LEXINGTON, Ky. (LEX 18) — A 13-year-old boy who has a stutter gave a speech at the Democratic National Convention that went viral on social media Thursday night, bringing awareness to a challenge thousands of Americans face.
Brayden Harrington met Joe Biden earlier this year in New Hampshire. They became fast friends because they both share a similar challenge: stuttering.
Lexington Hearing and Speech Center Executive Director Marcey Ansley saw the video Friday morning and was overwhelmed with pride to see Harrington speaking on a global stage because she knows how much work he and his family have put in to bring him to the point of feeling confident to speak.
"The fact that they're bringing awareness out and about fluency in about speech-language disorders and how proud I am of that sweet boy to come out and share his journey and his story, and an understanding that everything is okay,” she said. “And if you can't get an 'S' out sometimes that's okay. There's a lot of things, those of us can't do."
Biden and Harrington showed each other the tricks they use to speak showing the world something that comes easy to most, is a tedious task for others.
Ansley said it is an inspiration for people like Harrington to see someone as successful as Biden overcome the same struggles they are dealing with.
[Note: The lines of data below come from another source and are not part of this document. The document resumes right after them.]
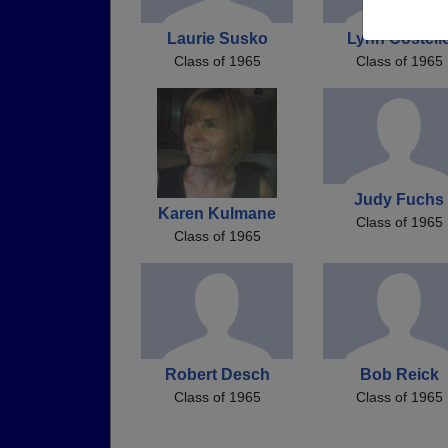
Laurie Susko
Lynn Costell
Class of 1965
Class of 1965
Judy Fuchs
Karen Kulmane
Class of 1965
Class of 1965
Robert Desch
Bob Reick
Class of 1965
Class of 1965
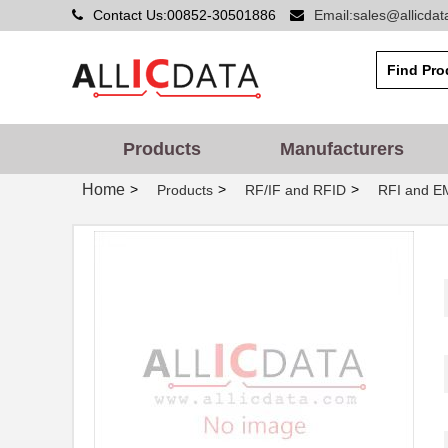
Contact Us:00852-30501886
Email:sales@allicda
Products
Manufacturers
Home
>
>
>
Products
RF/IF and RFID
RFI and EM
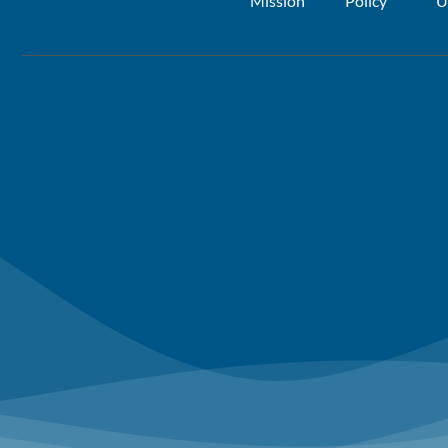
Mission
Policy
U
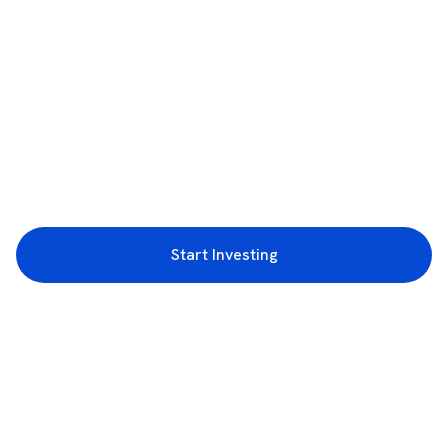
Start Investing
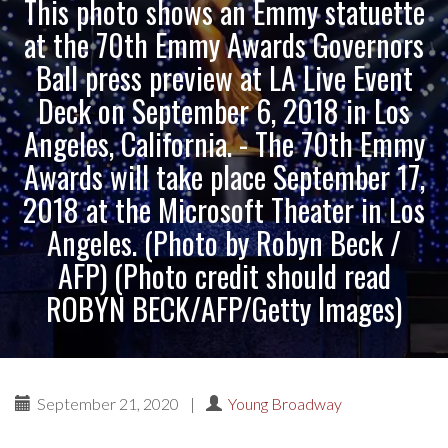
This photo shows an Emmy statuette
at the 70th Emmy Awards Governors
Ball press preview at LA Live Event
Deck on September 6, 2018 in Los
Angeles, California. - The 70th Emmy
Awards will take place September 17,
2018 at the Microsoft Theater in Los
Angeles. (Photo by Robyn Beck /
AFP) (Photo credit should read
ROBYN BECK/AFP/Getty Images)
September 21, 2020
|
Young Broadway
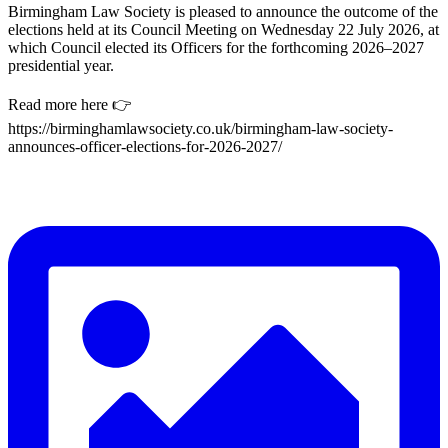
Birmingham Law Society is pleased to announce the outcome of the
elections held at its Council Meeting on Wednesday 22 July 2026, at
which Council elected its Officers for the forthcoming 2026–2027
presidential year.
Read more here 👉
https://birminghamlawsociety.co.uk/birmingham-law-society-
announces-officer-elections-for-2026-2027/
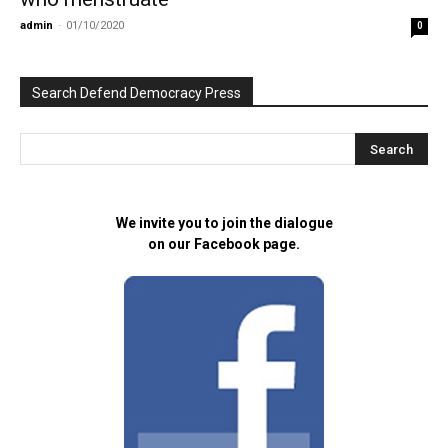
admin
-
01/10/2020
0
Search Defend Democracy Press
We invite you to join the dialogue
on our Facebook page.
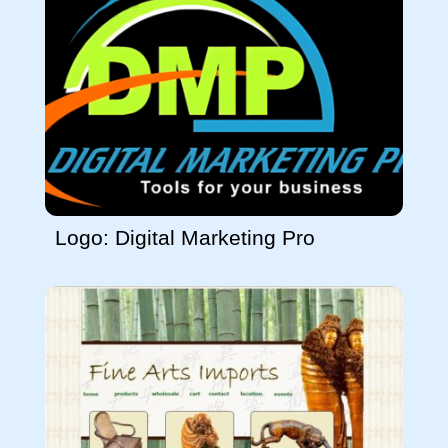
Logo: Digital Marketing Pro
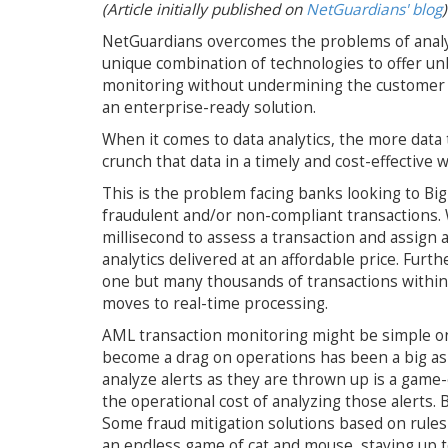
(Article initially published on
NetGuardians' blog
)
NetGuardians overcomes the problems of analyzin
unique combination of technologies to offer unb
monitoring without undermining the customer ex
an enterprise-ready solution.
When it comes to data analytics, the more data t
crunch that data in a timely and cost-effective w
This is the problem facing banks looking to Bi
fraudulent and/or non-compliant transactions.
millisecond to assess a transaction and assign 
analytics delivered at an affordable price. Fur
one but many thousands of transactions within
moves to real-time processing.
AML transaction monitoring might be simple on 
become a drag on operations has been a big ask.
analyze alerts as they are thrown up is a game-
the operational cost of analyzing those alerts. 
Some fraud mitigation solutions based on rules
an endless game of cat and mouse, staying up to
"It's wonderful to have those role models and mentors and to see what can be possible," she said. "I guess a lot of hope to younger families in particular who know it's hard. It's a lot of work but it pays off."
That therapy commitment can start as young as 2 years old. Ansley said it is important for children to work one-on-one with a therapist to develop the tools and strategies that work best for them.
Ansley said there are milestones to be on the lookout for. A full list is available on the Lexington Hearing and Speech Center's website.
Her hope for Harrington's viral video is that struggling kids, adults and families know that there is hope in any situation, especially if early intervention is possible.
And with the organization's implementation of teleintervention therapy, which has increased by 80% since the pandemic began, there has never been a better time to get help.
"The fact that there is intervention accessible and available to all Kentuckians, especially right now," Ansley said.